Unraveling the Influence of -mangostin on MDA-MB-231 Cell Line via WNT/β-Catenin Signaling Pathway: In Silico and In Vitro Approaches

Muchtaridi Muchtaridi^1,2*Citra Dewi²Riezki Amalia¹Adryan Fristiohady³Taufik Muhammad Fakih²

• ¹Padjadjaran University, Bandung, Indonesia
• ²Department of Pharmaceutical Analysis and Medicinal Chemistry, Faculty of Pharmacy, Universitas Padjadjaran, Bandung, West Java, Indonesia
• ³Halu Oleo University, Kendari, Southeast Sulawesi, Indonesia

The Wnt/β-catenin signaling pathway is critically involved in breast cancer progression, particularly in the triple-negative subtype (TNBC). Aberrant activation of this pathway promotes tumor proliferation, with β-catenin functioning as a central effector regulated by GSK-3β-mediated phosphorylation and degradation. Despite its therapeutic significance, no selective Wnt/β-catenin inhibitors have been clinically approved, underscoring the need for alternative strategies.
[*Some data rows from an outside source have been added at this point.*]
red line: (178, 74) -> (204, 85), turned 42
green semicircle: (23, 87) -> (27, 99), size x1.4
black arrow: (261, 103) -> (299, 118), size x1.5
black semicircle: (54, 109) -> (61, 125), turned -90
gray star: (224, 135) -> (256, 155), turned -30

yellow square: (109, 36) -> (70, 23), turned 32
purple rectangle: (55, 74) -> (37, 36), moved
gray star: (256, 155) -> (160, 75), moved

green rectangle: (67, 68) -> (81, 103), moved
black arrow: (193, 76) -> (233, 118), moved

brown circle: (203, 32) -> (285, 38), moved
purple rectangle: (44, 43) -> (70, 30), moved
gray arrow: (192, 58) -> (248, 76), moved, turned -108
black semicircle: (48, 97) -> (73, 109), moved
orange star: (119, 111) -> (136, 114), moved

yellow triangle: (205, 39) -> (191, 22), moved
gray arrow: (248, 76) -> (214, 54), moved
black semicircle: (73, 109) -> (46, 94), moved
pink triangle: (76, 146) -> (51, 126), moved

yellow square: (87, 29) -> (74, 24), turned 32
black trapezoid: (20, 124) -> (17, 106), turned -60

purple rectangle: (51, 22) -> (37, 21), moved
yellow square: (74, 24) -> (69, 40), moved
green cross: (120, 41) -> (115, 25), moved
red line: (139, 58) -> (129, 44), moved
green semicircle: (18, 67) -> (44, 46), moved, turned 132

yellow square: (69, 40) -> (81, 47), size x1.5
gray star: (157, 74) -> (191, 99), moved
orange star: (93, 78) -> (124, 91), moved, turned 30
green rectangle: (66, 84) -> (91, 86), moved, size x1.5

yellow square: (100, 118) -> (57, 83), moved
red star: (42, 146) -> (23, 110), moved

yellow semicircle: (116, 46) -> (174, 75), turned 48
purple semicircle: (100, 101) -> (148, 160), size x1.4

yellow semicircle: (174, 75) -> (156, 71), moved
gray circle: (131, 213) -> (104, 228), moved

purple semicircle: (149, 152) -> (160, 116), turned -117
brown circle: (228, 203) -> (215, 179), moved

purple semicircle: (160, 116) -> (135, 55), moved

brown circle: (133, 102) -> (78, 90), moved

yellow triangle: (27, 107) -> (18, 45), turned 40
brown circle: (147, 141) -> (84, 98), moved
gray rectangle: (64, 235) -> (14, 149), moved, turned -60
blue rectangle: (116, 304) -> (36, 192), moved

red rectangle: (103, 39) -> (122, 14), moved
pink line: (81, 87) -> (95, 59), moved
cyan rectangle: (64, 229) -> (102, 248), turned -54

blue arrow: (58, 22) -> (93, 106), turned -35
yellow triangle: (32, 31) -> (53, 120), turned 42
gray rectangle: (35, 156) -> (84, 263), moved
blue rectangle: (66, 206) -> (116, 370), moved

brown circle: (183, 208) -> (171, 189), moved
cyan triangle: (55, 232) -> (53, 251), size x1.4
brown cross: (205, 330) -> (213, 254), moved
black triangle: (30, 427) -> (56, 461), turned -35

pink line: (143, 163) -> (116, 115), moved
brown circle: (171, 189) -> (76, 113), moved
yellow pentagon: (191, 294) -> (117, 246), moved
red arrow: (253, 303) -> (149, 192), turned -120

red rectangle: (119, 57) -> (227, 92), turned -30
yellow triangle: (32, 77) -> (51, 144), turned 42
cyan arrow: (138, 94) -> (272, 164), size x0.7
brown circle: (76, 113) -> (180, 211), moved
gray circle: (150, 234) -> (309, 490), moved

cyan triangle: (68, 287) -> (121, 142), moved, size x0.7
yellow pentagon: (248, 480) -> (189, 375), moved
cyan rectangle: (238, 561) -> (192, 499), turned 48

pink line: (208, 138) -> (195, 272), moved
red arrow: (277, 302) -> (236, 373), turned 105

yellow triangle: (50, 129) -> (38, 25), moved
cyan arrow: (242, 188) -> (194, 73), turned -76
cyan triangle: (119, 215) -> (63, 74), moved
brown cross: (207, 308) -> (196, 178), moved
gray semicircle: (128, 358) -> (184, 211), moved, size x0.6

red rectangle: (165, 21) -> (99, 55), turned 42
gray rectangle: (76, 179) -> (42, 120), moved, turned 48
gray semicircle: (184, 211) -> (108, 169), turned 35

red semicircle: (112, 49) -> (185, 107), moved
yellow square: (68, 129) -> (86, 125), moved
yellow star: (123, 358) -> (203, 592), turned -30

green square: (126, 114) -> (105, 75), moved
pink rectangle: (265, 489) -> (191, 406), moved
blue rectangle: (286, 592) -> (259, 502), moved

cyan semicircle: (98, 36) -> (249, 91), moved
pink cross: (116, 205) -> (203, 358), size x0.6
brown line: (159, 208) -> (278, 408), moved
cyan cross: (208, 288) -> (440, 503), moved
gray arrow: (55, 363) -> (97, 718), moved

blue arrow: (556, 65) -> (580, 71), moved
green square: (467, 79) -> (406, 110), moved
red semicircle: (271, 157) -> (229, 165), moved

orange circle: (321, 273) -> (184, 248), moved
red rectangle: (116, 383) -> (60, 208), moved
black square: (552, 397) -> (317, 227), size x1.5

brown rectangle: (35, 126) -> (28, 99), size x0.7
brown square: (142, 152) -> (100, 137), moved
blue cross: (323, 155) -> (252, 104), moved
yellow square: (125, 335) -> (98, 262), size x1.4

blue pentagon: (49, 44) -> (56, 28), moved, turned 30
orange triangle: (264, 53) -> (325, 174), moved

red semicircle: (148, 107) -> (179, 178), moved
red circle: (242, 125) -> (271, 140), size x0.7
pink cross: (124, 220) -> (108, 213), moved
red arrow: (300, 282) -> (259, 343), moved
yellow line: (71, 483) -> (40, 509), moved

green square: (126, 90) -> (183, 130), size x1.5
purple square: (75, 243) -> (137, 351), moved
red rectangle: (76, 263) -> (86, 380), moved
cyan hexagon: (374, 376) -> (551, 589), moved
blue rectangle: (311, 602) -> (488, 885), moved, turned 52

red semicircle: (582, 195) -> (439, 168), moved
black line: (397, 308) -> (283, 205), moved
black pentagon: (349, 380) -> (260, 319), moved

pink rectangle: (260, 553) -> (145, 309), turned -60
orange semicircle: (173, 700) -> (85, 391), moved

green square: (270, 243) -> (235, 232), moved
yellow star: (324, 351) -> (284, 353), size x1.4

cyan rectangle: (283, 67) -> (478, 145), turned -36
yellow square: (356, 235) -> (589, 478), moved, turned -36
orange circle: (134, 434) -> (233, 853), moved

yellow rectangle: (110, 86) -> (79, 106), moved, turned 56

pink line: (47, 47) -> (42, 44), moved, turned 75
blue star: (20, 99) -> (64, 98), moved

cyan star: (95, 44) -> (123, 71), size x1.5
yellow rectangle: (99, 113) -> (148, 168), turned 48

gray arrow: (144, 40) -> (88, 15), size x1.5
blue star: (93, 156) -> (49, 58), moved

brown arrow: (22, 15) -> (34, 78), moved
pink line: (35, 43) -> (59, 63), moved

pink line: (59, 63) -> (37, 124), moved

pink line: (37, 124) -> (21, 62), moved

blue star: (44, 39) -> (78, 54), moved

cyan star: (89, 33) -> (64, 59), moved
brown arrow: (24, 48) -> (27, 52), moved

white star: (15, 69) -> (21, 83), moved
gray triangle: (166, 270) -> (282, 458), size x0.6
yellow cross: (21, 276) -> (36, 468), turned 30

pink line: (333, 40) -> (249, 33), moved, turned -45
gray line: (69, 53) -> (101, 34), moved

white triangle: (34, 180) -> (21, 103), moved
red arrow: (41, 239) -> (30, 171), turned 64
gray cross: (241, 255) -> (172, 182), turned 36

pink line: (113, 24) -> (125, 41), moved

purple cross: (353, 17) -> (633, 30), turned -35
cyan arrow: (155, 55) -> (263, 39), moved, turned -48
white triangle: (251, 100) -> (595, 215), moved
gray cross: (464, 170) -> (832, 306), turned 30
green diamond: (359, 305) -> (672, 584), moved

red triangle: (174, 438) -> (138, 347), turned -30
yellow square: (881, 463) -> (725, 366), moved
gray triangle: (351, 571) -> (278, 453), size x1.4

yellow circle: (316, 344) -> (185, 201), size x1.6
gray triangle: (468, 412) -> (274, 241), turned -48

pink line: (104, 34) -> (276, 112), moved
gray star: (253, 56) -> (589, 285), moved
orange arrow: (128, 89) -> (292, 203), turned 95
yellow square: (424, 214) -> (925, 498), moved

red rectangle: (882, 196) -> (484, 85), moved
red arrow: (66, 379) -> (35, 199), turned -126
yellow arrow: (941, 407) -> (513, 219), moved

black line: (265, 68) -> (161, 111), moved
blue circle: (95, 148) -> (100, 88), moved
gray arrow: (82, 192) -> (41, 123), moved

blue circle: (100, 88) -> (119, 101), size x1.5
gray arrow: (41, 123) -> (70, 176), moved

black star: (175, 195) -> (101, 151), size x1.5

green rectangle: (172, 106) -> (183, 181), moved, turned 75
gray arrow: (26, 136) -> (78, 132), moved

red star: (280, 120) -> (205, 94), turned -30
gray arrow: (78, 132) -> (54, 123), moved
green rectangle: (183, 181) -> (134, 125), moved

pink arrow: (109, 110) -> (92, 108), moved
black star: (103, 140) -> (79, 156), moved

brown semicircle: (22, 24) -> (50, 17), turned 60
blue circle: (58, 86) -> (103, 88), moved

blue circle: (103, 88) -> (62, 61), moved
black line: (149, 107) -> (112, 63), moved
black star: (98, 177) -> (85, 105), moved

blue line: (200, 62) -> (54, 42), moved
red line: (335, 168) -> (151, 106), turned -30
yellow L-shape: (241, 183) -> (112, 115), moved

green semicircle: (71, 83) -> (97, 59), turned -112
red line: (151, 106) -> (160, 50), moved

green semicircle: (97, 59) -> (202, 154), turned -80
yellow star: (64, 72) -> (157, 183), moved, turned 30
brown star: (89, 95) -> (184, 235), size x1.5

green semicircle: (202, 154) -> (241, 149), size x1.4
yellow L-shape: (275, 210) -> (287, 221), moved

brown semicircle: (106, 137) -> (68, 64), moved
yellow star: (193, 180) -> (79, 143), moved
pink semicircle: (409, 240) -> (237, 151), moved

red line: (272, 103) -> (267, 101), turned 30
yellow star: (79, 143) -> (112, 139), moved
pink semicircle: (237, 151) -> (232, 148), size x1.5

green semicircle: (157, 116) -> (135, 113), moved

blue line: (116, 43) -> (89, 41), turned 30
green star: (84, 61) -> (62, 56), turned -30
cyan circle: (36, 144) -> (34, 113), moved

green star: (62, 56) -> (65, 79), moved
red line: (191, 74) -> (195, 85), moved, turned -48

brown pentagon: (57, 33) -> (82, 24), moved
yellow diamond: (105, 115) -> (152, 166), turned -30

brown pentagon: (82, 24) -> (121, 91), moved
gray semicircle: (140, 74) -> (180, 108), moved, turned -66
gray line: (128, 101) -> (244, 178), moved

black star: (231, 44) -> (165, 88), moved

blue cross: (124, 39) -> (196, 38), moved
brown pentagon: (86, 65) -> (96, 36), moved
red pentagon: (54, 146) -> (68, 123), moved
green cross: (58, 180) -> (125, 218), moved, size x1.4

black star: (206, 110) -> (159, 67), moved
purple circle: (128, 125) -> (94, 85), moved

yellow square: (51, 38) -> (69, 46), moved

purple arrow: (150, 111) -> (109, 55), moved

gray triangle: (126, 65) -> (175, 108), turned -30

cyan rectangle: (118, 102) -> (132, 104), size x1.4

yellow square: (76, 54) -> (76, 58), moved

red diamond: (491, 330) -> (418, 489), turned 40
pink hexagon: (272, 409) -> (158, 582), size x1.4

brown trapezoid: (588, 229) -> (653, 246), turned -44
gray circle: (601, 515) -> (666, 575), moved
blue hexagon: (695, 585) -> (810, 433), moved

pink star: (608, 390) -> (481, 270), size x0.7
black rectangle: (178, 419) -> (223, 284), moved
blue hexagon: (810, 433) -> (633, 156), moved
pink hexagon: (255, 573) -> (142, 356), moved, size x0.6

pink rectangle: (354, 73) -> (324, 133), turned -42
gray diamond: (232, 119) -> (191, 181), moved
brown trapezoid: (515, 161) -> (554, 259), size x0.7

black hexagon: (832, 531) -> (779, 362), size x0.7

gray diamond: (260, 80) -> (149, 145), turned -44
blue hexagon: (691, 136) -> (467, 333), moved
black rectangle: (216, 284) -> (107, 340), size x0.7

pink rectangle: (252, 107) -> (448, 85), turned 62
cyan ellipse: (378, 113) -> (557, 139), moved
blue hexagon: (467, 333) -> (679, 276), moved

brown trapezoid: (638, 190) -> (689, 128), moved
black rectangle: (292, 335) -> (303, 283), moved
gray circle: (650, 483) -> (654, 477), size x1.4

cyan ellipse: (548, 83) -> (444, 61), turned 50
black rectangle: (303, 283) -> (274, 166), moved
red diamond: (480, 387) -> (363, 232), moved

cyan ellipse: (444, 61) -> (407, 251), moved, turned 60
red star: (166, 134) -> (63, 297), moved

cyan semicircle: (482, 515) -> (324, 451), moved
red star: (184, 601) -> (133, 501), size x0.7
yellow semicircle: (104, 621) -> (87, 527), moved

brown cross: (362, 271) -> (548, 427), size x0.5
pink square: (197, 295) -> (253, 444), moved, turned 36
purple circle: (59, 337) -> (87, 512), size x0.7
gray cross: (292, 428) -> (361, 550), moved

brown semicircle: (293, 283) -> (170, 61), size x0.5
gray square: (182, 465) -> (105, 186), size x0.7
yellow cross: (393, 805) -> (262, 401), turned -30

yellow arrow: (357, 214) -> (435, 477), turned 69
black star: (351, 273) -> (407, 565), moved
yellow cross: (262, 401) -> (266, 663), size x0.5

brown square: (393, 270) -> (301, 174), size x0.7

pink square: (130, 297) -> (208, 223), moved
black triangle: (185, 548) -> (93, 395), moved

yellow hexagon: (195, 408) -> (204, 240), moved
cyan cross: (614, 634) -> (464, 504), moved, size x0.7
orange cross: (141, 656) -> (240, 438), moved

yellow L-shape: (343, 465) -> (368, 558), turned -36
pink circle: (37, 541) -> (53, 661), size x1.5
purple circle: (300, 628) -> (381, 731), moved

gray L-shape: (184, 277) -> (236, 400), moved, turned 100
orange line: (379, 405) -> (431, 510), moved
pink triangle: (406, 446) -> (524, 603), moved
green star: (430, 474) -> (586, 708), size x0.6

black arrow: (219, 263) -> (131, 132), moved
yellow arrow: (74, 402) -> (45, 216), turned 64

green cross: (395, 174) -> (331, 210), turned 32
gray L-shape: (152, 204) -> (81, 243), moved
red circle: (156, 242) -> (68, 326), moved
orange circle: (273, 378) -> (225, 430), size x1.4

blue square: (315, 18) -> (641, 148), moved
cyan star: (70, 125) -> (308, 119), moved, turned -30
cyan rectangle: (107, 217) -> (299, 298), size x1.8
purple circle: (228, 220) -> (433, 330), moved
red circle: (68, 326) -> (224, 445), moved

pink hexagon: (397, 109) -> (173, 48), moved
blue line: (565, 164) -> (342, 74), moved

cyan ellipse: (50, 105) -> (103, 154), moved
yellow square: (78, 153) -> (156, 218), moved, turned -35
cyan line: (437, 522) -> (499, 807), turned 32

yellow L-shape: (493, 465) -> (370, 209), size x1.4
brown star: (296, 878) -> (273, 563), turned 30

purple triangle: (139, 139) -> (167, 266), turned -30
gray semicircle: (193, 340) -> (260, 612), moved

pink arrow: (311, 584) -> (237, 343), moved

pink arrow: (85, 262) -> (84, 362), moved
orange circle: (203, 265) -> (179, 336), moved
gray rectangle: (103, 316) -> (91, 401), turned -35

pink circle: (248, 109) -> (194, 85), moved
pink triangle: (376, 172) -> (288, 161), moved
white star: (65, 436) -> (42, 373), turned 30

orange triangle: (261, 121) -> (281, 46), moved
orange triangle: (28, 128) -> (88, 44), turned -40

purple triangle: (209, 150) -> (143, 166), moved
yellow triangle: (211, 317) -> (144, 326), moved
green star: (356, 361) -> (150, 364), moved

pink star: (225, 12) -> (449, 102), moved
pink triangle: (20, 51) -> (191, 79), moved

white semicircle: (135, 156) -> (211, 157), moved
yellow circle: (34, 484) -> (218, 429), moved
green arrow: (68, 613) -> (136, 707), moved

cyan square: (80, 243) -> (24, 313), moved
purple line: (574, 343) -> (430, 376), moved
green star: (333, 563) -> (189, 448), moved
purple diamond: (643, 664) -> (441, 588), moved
Natural compounds such as α-mangostin have emerged as potential modulators of this pathway. This study investigates the potential of α-mangostin, a natural xanthone compound, to suppress Wnt/β-catenin signaling through complementary in silico approaches examining its interaction with proteins related to the Wnt signaling pathway, followed by in vitro validation using the MDA-MB-231 triple-negative breast cancer cell line (ER-/PR-/HER2-). In parallel, MCF-7 cells (ER+/PR+/HER2-) were used as a comparator to evaluate the differential inhibitory effects on breast cancer cells with distinct hormonal profiles. Molecular docking demonstrated favorable binding of α-mangostin to β-catenin and LRP6, with higher affinity toward LRP6. Molecular dynamics simulations confirmed the stability of these complexes, particularly the α-mangostin-LRP6 complex, which exhibited minimal RMSD and SASA fluctuations. Consistently, MM/PBSA calculations revealed the most favorable binding free energy for α-mangostin with LRP6 (-96.659 kJ/mol). In vitro WST-8 assays revealed that α-mangostin reduced cell viability in both cell lines, with a greater suppressive effect observed in combination with LiCl. Treatment with 10 µM α-mangostin, alone or with LiCl, significantly downregulated the Wnt transcriptional targets CCND1 (5.2-fold) and MYC (3.3-fold) in MDA-MB-231 cells, as determined by RT-qPCR, thereby indicating a potent suppressive effect on the Wnt pathway. Collectively, these findings indicate that α-mangostin exerts anticancer effects by targeting multiple components of the Wnt/β-catenin pathway, with LRP6 emerging as its primary target. Further investigations are warranted to elucidate its impact on β-catenin phosphorylation and to validate its efficacy in vivo.